Climate science is not always easy to understand. It employs inferences from statistics (given that sixteen of the last seventeen years were the hottest years on record, how likely is it that the explanation is a random shift in the weather rather than human-caused emissions?) and complex modeling (under different assumptions, what are the likely rises in sea levels and their impacts on coastal cities such as Miami or Kolkata?). There are tough questions here for philosophy of science, too, such as questions about the status of models. But An Inconvenient Sequel uses visual imagery for a multi-faceted appeal. Audiences will see glaciers exploding like bombs, lines across Greenland where glaciers were a short 20 years ago, and torrents of glacial melt flowing underneath what is left and accelerating glacial movement. They will also see Al Gore climbing twelve feet up a rickety ladder to get into a Swiss hut for measuring changes in the Greenland glacier. The hut once rested directly on the ice’s surface but is now perched on the exposed pylons that were drilled in deeply to provide it with support. Audiences will also see the 1972 photo of earth from space, in all its island fragility—the last such photo until it was joined by a new photo taken last year. A premise of Gore’s approach to training climate activists—and a premise of the film—is that visual images not only persuade but also demonstrate truth. Much as I loved the film, this last is a particular philosophical challenge; after all, anti-abortionists have for years used visual images of the fetus in utero to make their case.
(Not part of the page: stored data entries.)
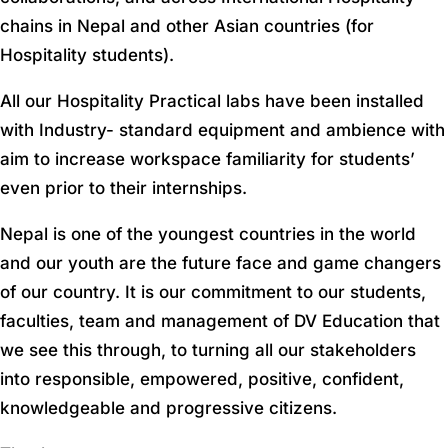
chains in Nepal and other Asian countries (for
Hospitality students).
All our Hospitality Practical labs have been installed
with Industry- standard equipment and ambience with
aim to increase workspace familiarity for students’
even prior to their internships.
Nepal is one of the youngest countries in the world
and our youth are the future face and game changers
of our country. It is our commitment to our students,
faculties, team and management of DV Education that
we see this through, to turning all our stakeholders
into responsible, empowered, positive, confident,
knowledgeable and progressive citizens.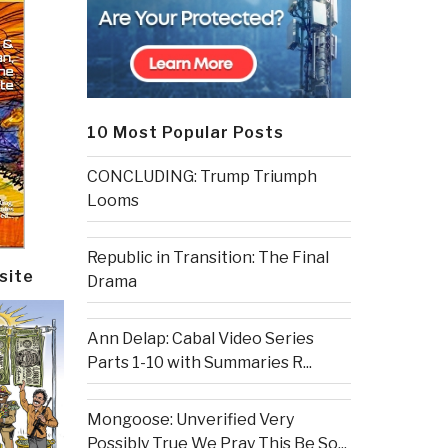
10 Most Popular Posts
CONCLUDING: Trump Triumph
Looms
Republic in Transition: The Final
site
Drama
Ann Delap: Cabal Video Series
Parts 1-10 with Summaries R...
Mongoose: Unverified Very
Possibly True We Pray This Be So...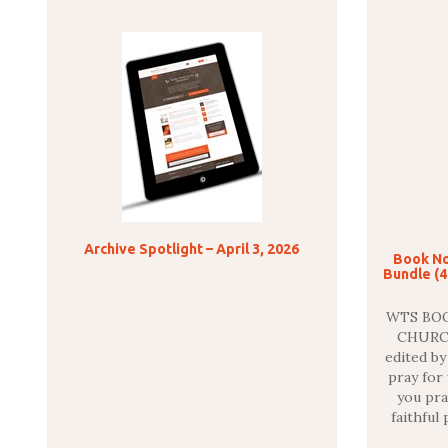
Archive Spotlight – April 3, 2026
Book No
Bundle (4
WTS BOO
CHURC
edited b
pray for
you pra
faithful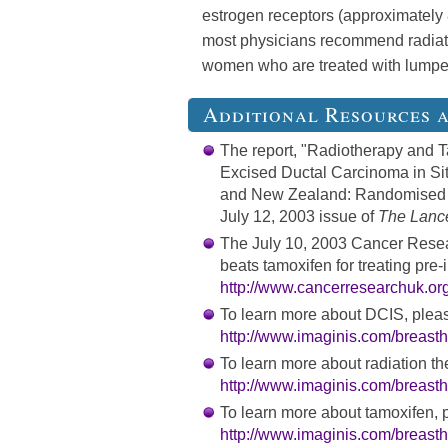
estrogen receptors (approximately 
most physicians recommend radiatio
women who are treated with lumpe
Additional Resources 
The report, "Radiotherapy and 
Excised Ductal Carcinoma in Situ
and New Zealand: Randomised Con
July 12, 2003 issue of
The Lanc
The July 10, 2003 Cancer Rese
beats tamoxifen for treating pre-
http://www.cancerresearchuk.org
To learn more about DCIS, pleas
http://www.imaginis.com/breasth
To learn more about radiation the
http://www.imaginis.com/breasth
To learn more about tamoxifen, p
http://www.imaginis.com/breasth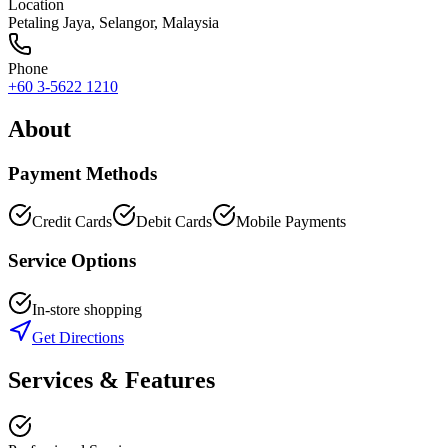
Location
Petaling Jaya
,
Selangor
, Malaysia
Phone
+60 3-5622 1210
About
Payment Methods
Credit Cards
Debit Cards
Mobile Payments
Service Options
In-store shopping
Get Directions
Services & Features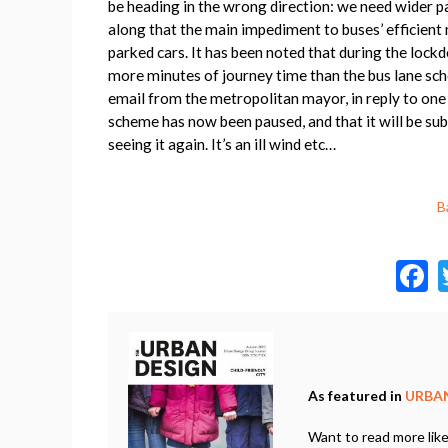
be heading in the wrong direction: we need wider
along that the main impediment to buses’ efficient
parked cars. It has been noted that during the lock
more minutes of journey time than the bus lane sch
email from the metropolitan mayor, in reply to one
scheme has now been paused, and that it will be subj
seeing it again. It’s an ill wind etc…
B
a
As featured in
URBAN
Want to read more like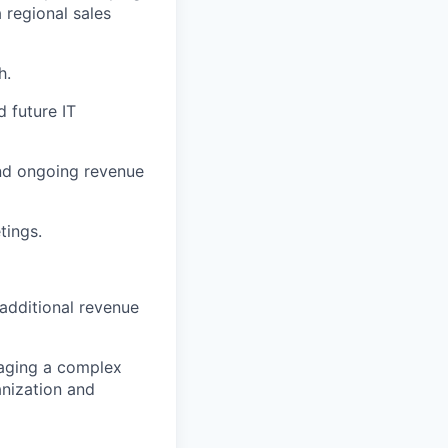
a regional sales
h.
d future IT
and ongoing revenue
tings.
additional revenue
naging a complex
anization and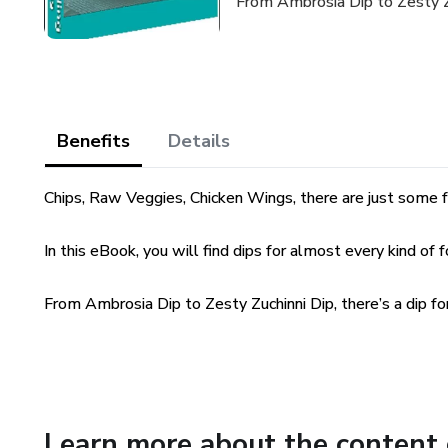
From Ambrosia Dip to Zesty Zuc
Benefits
Details
Chips, Raw Veggies, Chicken Wings, there are just some f
In this eBook, you will find dips for almost every kind of 
From Ambrosia Dip to Zesty Zuchinni Dip, there’s a dip fo
Learn more about the content 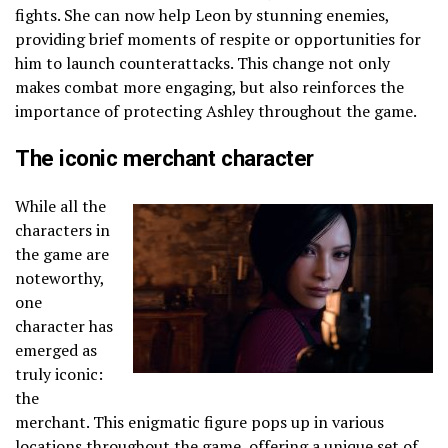
fights. She can now help Leon by stunning enemies,
providing brief moments of respite or opportunities for
him to launch counterattacks. This change not only
makes combat more engaging, but also reinforces the
importance of protecting Ashley throughout the game.
The iconic merchant character
While all the
characters in
the game are
noteworthy,
one
character has
emerged as
truly iconic:
the
merchant. This enigmatic figure pops up in various
locations throughout the game, offering a unique set of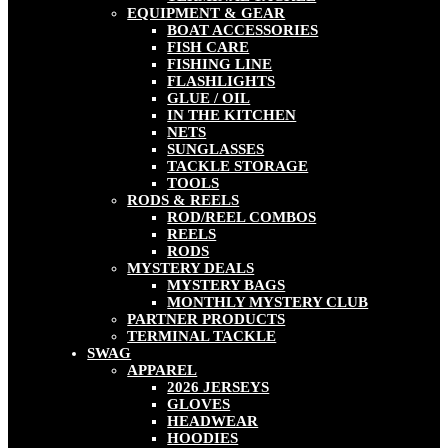
EQUIPMENT & GEAR
BOAT ACCESSORIES
FISH CARE
FISHING LINE
FLASHLIGHTS
GLUE / OIL
IN THE KITCHEN
NETS
SUNGLASSES
TACKLE STORAGE
TOOLS
RODS & REELS
ROD/REEL COMBOS
REELS
RODS
MYSTERY DEALS
MYSTERY BAGS
MONTHLY MYSTERY CLUB
PARTNER PRODUCTS
TERMINAL TACKLE
SWAG
APPAREL
2026 JERSEYS
GLOVES
HEADWEAR
HOODIES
There’s a way to distinguish these: the anti-abortionists are trying to convince people of a normative inference (because the fetus looks like a baby it should be treated like one) and the film is presenting evidence of a scientific hypothesis. Nonetheless, the reasoning here is complex.
After the screening, Gore appeared for an audience Q & A. He emphasized that the film’s hopefulness about the grown of alternative energy is continuing. India has geometrically increased its development of solar power in the last year and is no longer planning to build coal-fired plants. Gore stressed the need for continuing activism, as much on the local as on the national level. One of the featured developments in the film are cities, even in conservative areas of the country, achieving energy independence. And he noted that our political system was designed for a time when print media was the primary mode of communication. Print, unlike television, is a medium with low entry barriers; television ushered in an era of big money in politics. Social media is destabilizing this situation and Gore hopes he will too.